The theorem unifies the conservation laws to offer a general “law of continuity in change”. It doesn’t say theories can’t have discontinuities, only that uses of energy can’t, while pointing quite directly to nature’s marvelous “approximation to discontinuities”, her way of multiplying inequities on the way to precipitating dramatic changes in form in the organization in her complex systems.
Unifying the conservation laws shows its important to understand them as an infinite series of conservation laws, for all the derivative rates of change for energy use in physical processes. So as a whole it offers “a law of continuity”. http://www.synapse9.com/drafts/LawOfContinuity.pdf You can simplify the idea of it to saying “it takes a process to change a process”.
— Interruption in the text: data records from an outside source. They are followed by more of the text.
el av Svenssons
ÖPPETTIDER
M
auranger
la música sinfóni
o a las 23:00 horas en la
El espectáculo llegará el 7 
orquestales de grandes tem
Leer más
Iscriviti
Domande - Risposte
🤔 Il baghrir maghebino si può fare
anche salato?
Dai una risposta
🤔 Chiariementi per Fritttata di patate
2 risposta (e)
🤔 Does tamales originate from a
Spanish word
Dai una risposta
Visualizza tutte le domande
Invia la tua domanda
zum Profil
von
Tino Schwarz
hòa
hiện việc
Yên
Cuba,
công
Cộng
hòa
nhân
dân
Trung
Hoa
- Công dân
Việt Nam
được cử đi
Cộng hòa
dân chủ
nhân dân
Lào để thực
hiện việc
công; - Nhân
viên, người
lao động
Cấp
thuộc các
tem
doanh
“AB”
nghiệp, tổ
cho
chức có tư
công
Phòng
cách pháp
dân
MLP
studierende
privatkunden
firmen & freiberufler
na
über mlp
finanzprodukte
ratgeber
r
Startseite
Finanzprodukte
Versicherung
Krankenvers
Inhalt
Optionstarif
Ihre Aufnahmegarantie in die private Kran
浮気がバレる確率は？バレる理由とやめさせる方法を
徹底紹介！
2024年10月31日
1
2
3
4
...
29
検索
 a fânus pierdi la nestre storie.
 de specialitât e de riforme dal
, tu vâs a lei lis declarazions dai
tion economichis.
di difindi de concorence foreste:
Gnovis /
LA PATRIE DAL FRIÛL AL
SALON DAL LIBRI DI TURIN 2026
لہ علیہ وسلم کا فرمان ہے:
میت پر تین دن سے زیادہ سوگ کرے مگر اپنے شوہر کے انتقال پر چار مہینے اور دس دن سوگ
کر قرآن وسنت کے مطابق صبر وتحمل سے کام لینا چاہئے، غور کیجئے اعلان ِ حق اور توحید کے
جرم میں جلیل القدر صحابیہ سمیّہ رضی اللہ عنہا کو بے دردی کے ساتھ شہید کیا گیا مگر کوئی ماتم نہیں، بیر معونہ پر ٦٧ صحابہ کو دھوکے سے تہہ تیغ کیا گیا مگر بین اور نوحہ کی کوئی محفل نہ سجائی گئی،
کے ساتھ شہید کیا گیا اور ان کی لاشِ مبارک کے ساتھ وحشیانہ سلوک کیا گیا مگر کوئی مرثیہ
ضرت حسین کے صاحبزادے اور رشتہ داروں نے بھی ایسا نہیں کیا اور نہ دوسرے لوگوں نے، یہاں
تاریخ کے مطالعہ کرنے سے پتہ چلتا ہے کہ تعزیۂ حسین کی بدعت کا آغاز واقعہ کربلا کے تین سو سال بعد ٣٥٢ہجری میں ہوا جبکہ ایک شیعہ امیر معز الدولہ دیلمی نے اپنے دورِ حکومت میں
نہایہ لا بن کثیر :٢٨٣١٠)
To see it happen you watch transitions intently enough to slow down the universe for your eyes, closely examining the steps nature takes to get things started, a fire, an eye blink, a plant, or any other “event”. What you find are little bursts of self-organization, following a non-linear trend most people would call “growth”, a process just full of things happening with a bang.
Growth is a distributed process of multiplying inequalities, is the relevance here. It’s a process of continually swelling inequities throughout a system, an explosion of increasing energy use, complex organization and change, that invariably triggers its own change in form. Where I first got the idea was by training my eyes to slow down the flowing changes of natural air currents, so I could watch “what made them so lively”, letting me discover how stable convection cells form from the instability of growing ones.http://www.synapse9.com/airwork_.htm
So, inequity is a natural byproduct of growth, essential to the systems growth builds, and as a process naturally leading to a change in form. In economics one common way for it to first cause growing inequity and then result in stability is by people realizing they’ve built as much as they can manage. Then they devote their resources to caring for what they built instead of continuing to build till that destabilizes it.
Is that possible for us?? I don’t know, but I think the physics implies we’re sure to find out.